All this adds up to a massive headache for the increasingly embattled PM, who is looking less and less like a man who looks forward to Mondays, to put it mildly.
PMQs has become extremely difficult to watch, with Johnson getting ritually hammered week after week by an opposition leader who, through some witchery, keeps managing to have a grasp on the facts. It’s like a particularly cruel reality show where a sullen and fidgety child is repeatedly interrogated by mercilessly fierce legal minds on the topic of why he hasn’t done his homework. 

It was all supposed to be such fun, being PM; a non-stop carnival of swaggering, swashbuckling, hiring, firing, proroguing and the constant humiliation of the opposition. When Conan (the Barbarian) was asked, "What is best in life?", he famously replied, "To crush your enemies, to see them driven before you and to hear the lamentation of their women." This was how it was looking for Johnson on that cold morning last December.


Reality Bites

So where did it all go wrong?
Three things: firstly the departure of central casting's most haplessly feeble opponent and perfect comic foil, sap, soft-touch, easy-mark and lollipop for the ages, Jeremy Corbyn. Secondly, COVID. Thirdly and most importantly, Brexit and its inevitable coming home to roost.

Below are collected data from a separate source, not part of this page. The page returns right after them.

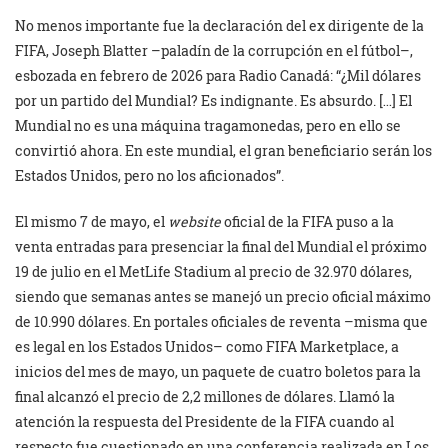
No menos importante fue la declaración del ex dirigente de la
FIFA, Joseph Blatter –paladín de la corrupción en el fútbol–,
esbozada en febrero de 2026 para Radio Canadá: “¿Mil dólares
por un partido del Mundial? Es indignante. Es absurdo. […] El
Mundial no es una máquina tragamonedas, pero en ello se
convirtió ahora. En este mundial, el gran beneficiario serán los
Estados Unidos, pero no los aficionados”.
El mismo 7 de mayo, el
website
oficial de la FIFA puso a la
venta entradas para presenciar la final del Mundial el próximo
19 de julio en el MetLife Stadium al precio de 32.970 dólares,
siendo que semanas antes se manejó un precio oficial máximo
de 10.990 dólares. En portales oficiales de reventa –misma que
es legal en los Estados Unidos– como FIFA Marketplace, a
inicios del mes de mayo, un paquete de cuatro boletos para la
final alcanzó el precio de 2,2 millones de dólares. Llamó la
atención la respuesta del Presidente de la FIFA cuando al
respecto fue cuestionado en una conferencia realizada en Los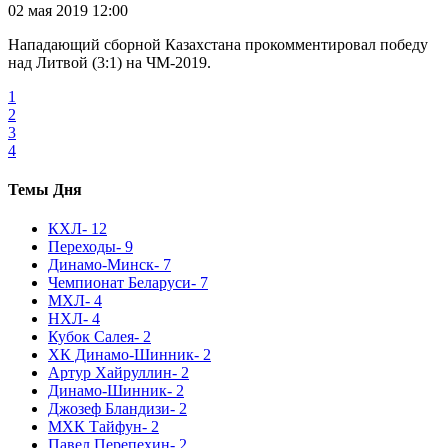
02 мая 2019 12:00
Нападающий сборной Казахстана прокомментировал победу
над Литвой (3:1) на ЧМ-2019.
1
2
3
4
Темы Дня
КХЛ
- 12
Переходы
- 9
Динамо-Минск
- 7
Чемпионат Беларуси
- 7
МХЛ
- 4
НХЛ
- 4
Кубок Салея
- 2
ХК Динамо-Шинник
- 2
Артур Хайруллин
- 2
Динамо-Шинник
- 2
Джозеф Бландизи
- 2
МХК Тайфун
- 2
Павел Перепехин
- 2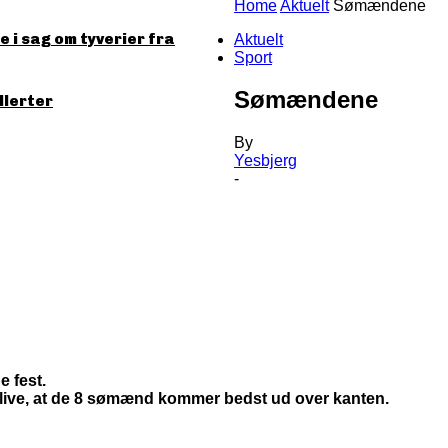
Home
Aktuelt
Sømændene
 i sag om tyverier fra
Aktuelt
Sport
Sømændene
llerter
By
Yesbjerg
-
e fest.
live, at de 8 sømænd kommer bedst ud over kanten.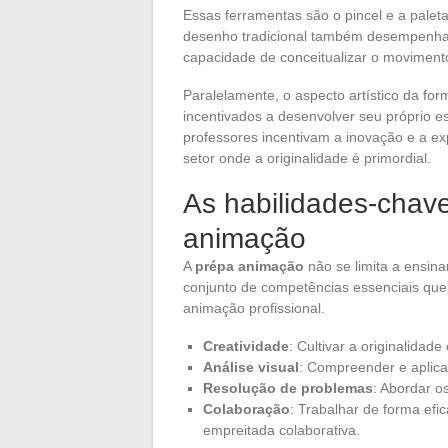
Essas ferramentas são o pincel e a paleta
desenho tradicional também desempenha um
capacidade de conceitualizar o moviment
Paralelamente, o aspecto artístico da for
incentivados a desenvolver seu próprio est
professores incentivam a inovação e a 
setor onde a originalidade é primordial.
As habilidades-chav
animação
A
prépa animação
não se limita a ensina
conjunto de competências essenciais que
animação profissional.
Creatividade
: Cultivar a originalidad
Análise visual
: Compreender e aplicar
Resolução de problemas
: Abordar o
Colaboração
: Trabalhar de forma ef
empreitada colaborativa.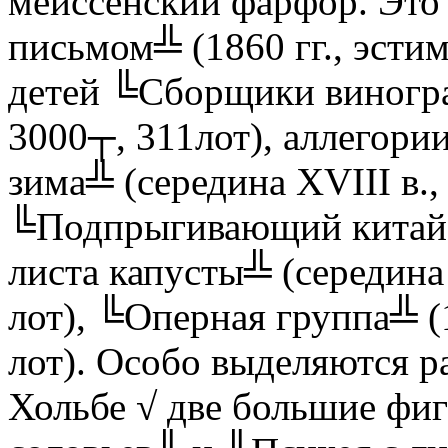
мейссенский фарфор. Эт
письмом╩ (1860 гг., эстим
детей ╚Сборщики виноград
3000┬, 311лот), аллегори
зима╩ (середина XVIII в.,
╚Подпрыгивающий китайс
листа капусты╩ (середина 
лот), ╚Оперная группа╩ (1
лот). Особо выделяются р
Хольбе √ две большие ф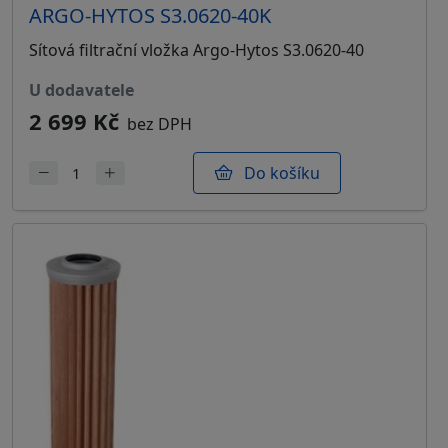
ARGO-HYTOS S3.0620-40K
Sítová filtrační vložka Argo-Hytos S3.0620-40
u dodavatele
2 699 Kč
bez DPH
Do košíku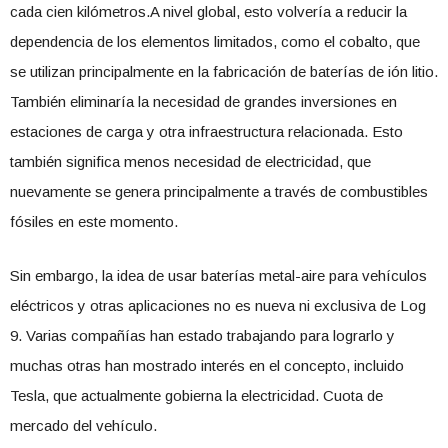
cada cien kilómetros.A nivel global, esto volvería a reducir la
dependencia de los elementos limitados, como el cobalto, que
se utilizan principalmente en la fabricación de baterías de ión litio.
También eliminaría la necesidad de grandes inversiones en
estaciones de carga y otra infraestructura relacionada. Esto
también significa menos necesidad de electricidad, que
nuevamente se genera principalmente a través de combustibles
fósiles en este momento.
Sin embargo, la idea de usar baterías metal-aire para vehículos
eléctricos y otras aplicaciones no es nueva ni exclusiva de Log
9. Varias compañías han estado trabajando para lograrlo y
muchas otras han mostrado interés en el concepto, incluido
Tesla, que actualmente gobierna la electricidad. Cuota de
mercado del vehículo.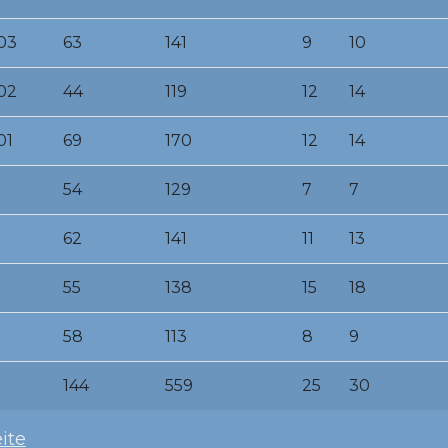
03
63
141
9
10
02
44
119
12
14
01
69
170
12
14
54
129
7
7
62
141
11
13
55
138
15
18
58
113
8
9
144
559
25
30
ite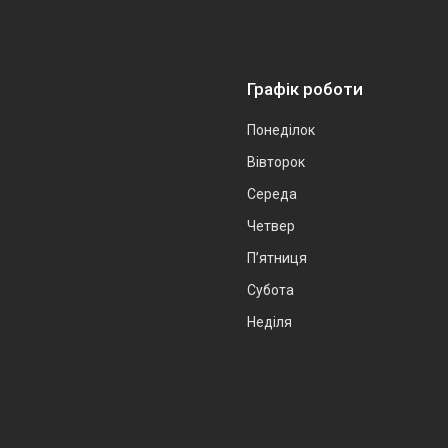
Графік роботи
Понеділок
Вівторок
Середа
Четвер
Пʼятниця
Субота
Неділя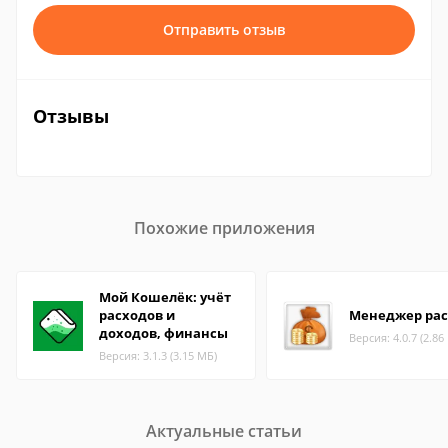
Отправить отзыв
Отзывы
Похожие приложения
Мой Кошелёк: учёт
расходов и
Менеджер рас
доходов, финансы
Версия: 4.0.7 (2.86
Версия: 3.1.3 (3.15 МБ)
Актуальные статьи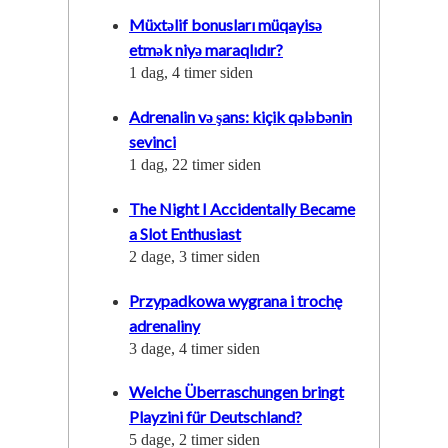
Müxtəlif bonusları müqayisə
etmək niyə maraqlıdır?
1 dag, 4 timer siden
Adrenalin və şans: kiçik qələbənin
sevinci
1 dag, 22 timer siden
The Night I Accidentally Became
a Slot Enthusiast
2 dage, 3 timer siden
Przypadkowa wygrana i trochę
adrenaliny
3 dage, 4 timer siden
Welche Überraschungen bringt
Playzini für Deutschland?
5 dage, 2 timer siden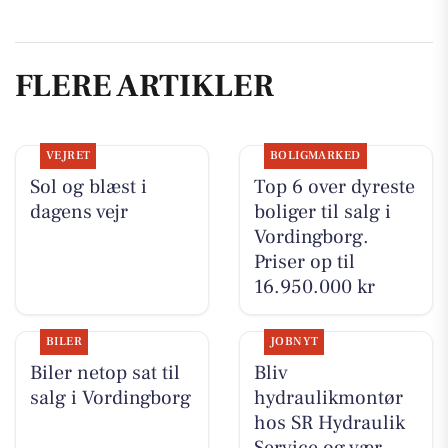
FLERE ARTIKLER
VEJRET
BOLIGMARKED
Sol og blæst i
Top 6 over dyreste
dagens vejr
boliger til salg i
Vordingborg.
Priser op til
16.950.000 kr
BILER
JOBNYT
Biler netop sat til
Bliv
salg i Vordingborg
hydraulikmontør
hos SR Hydraulik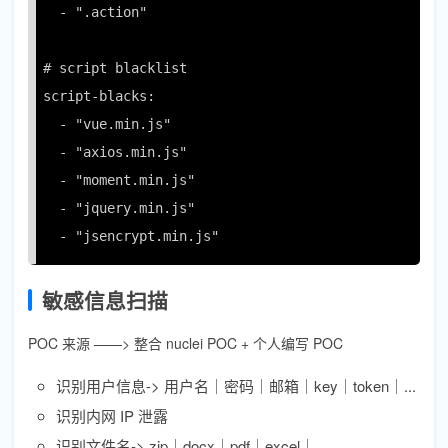
  - ".action"

# script blacklist

script-blacks:

  - "vue.min.js"

  - "axios.min.js"

  - "moment.min.js"

  - "jquery.min.js"

  - "jsencrypt.min.js"
敏感信息扫描
POC 来源 ——> 整合 nuclei POC + 个人编写 POC
识别用户信息-> 用户名｜密码｜邮箱｜key｜token｜...
识别内网 IP 泄露
识别文件名-> zip｜docx｜pdf｜excel｜...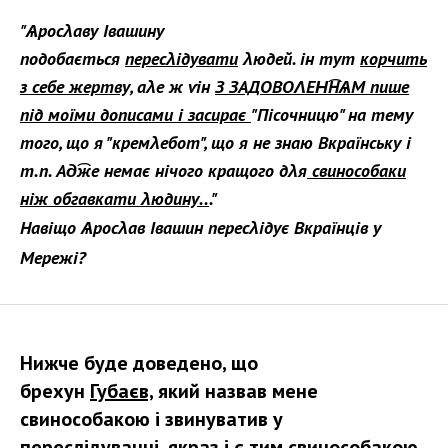
"Ѧросλаву Івашину
подобається
пересλідувати
λюдей. Ѵін тут
корчить
з себе жертву,
аλе ж ѵін
З ЗАДОВОΛЕН͡НѦМ пише
під моїми дописами і засирає
"Пісочницю" на тему
того, що я "кремλебот", що я не знаю Вкраїнську і
т.п. Ад͡же немає нічого кращого дλя
свинособаки
ніж обгавкати λюдину..
."
Навіщо Ѧросλав Івашин пересλідує Вкраїнців у
Мережі?
Нижче буде доведено, що
брехун
Губаєв,
який назвав мене
свинособакою і звинуватив у
переслідуванні, якраз і
є тим
свинособакою,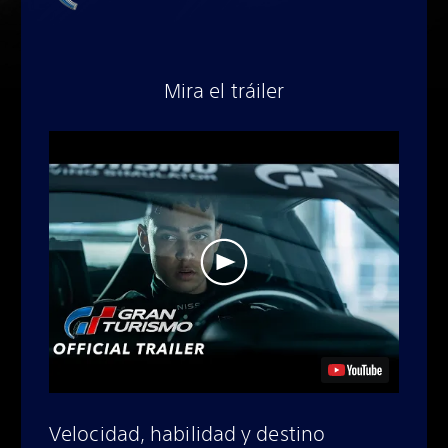
Mira el tráiler
Velocidad, habilidad y destino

Promises made on the never-never are due for repayment, the loans have matured, the debts have grown and the men from the Iron Bank are at the door.
Just as Corbyn was a professional lifelong protestor, rather than a leader, Johnson is revealed as a jolly good campaigner, (given a good tailwind and a hopeless opponent), but emphatically not a boss. 
It is reminiscent of W. W. Jacobs' famous short story, 'The Monkey’s Paw', where an irresponsible wish is granted, but always at a terrible cost. Young Alexander Johnson’s wish to be world king may have been granted in a terrible pact (perhaps with an enchanted foxhound paw, in his case), but the cost will be monstrous. The unhappy twist on this occasion is that 66 million people are now paying for his unearned ambition.